Hennessy is playing 1930s torch singer Libby Holman in the Buddies season opener Play Murder. The role suits her just fine. “She was a trendsetter, an alcoholic bisexual who sang the blues with black men, raised the skirt-lines and put her career on hold to be in a certain relationship. She mirrors my life!”

Writer and director Sky Gilbert originally planned to remount Play Murder with its entire first cast, but was more than pleased to have Hennessy join when some of the original talent was unavailable.

Early on, he saw Play Murder as a game of Clue – a big house, a body, an investigation. At least a hint of that, he says, is now possible with this revival for Buddies In Bad Times’ 25th anniversary season. “There’s space to have a large mansion with floors and levels and rooms.” Lighting is by Jeff Logue.

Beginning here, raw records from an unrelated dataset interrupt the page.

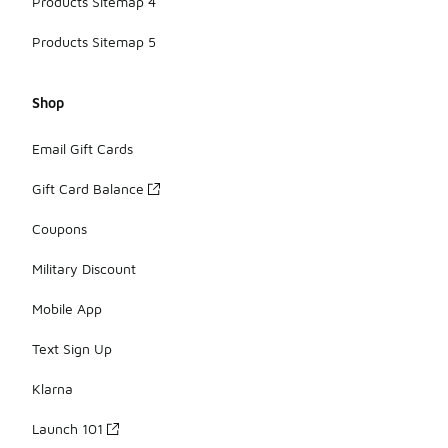
Products Sitemap 4
Products Sitemap 5
Shop
Email Gift Cards
Gift Card Balance
Coupons
Military Discount
Mobile App
Text Sign Up
Klarna
Launch 101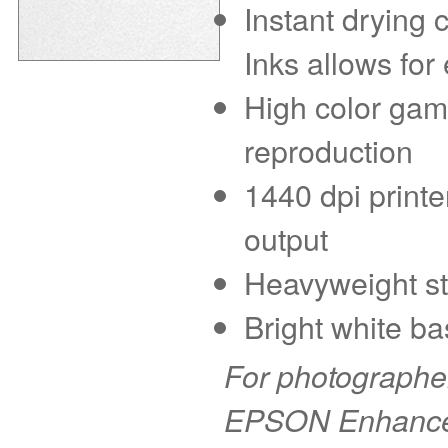
Instant drying
Inks allows for
High color gam
reproduction
1440 dpi printe
output
Heavyweight sto
Bright white ba
For photographer
EPSON Enhanced 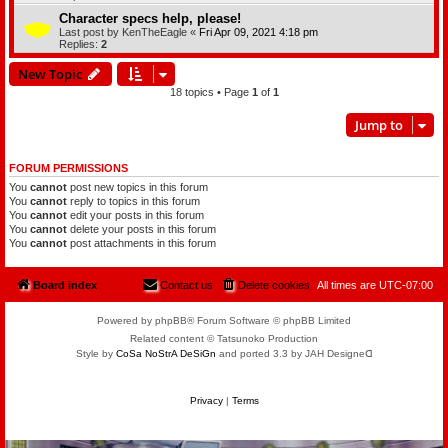
Character specs help, please!
Last post by
KenTheEagle
«
Fri Apr 09, 2021 4:18 pm
Replies:
2
New Topic
18 topics • Page
1
of
1
Jump to
FORUM PERMISSIONS
You
cannot
post new topics in this forum
You
cannot
reply to topics in this forum
You
cannot
edit your posts in this forum
You
cannot
delete your posts in this forum
You
cannot
post attachments in this forum
Board index
Contact us
Delete cookies
All times are
UTC-07:00
Powered by phpBB® Forum Software © phpBB Limited
Related content © Tatsunoko Production
Style by
CoSa NoStrA DeSiGn
and ported 3.3 by JAH Designeᗡ
Privacy
|
Terms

Set and costumes are by Steve Lucas and Wendy White, who designed for the first production in ’93.

Also from the original show are Ed Roy as a detective and Ann Holloway as grande dame actress Blanche Yurka. Jane Johanson is new to the cast as Holman’s horse-riding lover, Louisa; Jason Cadieux (Lilies) plays Smith Reynolds, the conflicted, youthful heir to a tobacco fortune who marries Holman; and Marc Gushuliak from Winnipeg plays Smith’s good ol’ boy sidekick.

“She was a firecracker and a sexual creature,” says Hennessy of Holman. “If you are free in all areas, you appear more sexual because you’re without borders.”

As for Hennessy’s own sexuality, she solves the issue with one word: “I’m queer.” That covers the diversity and intransigence nicely.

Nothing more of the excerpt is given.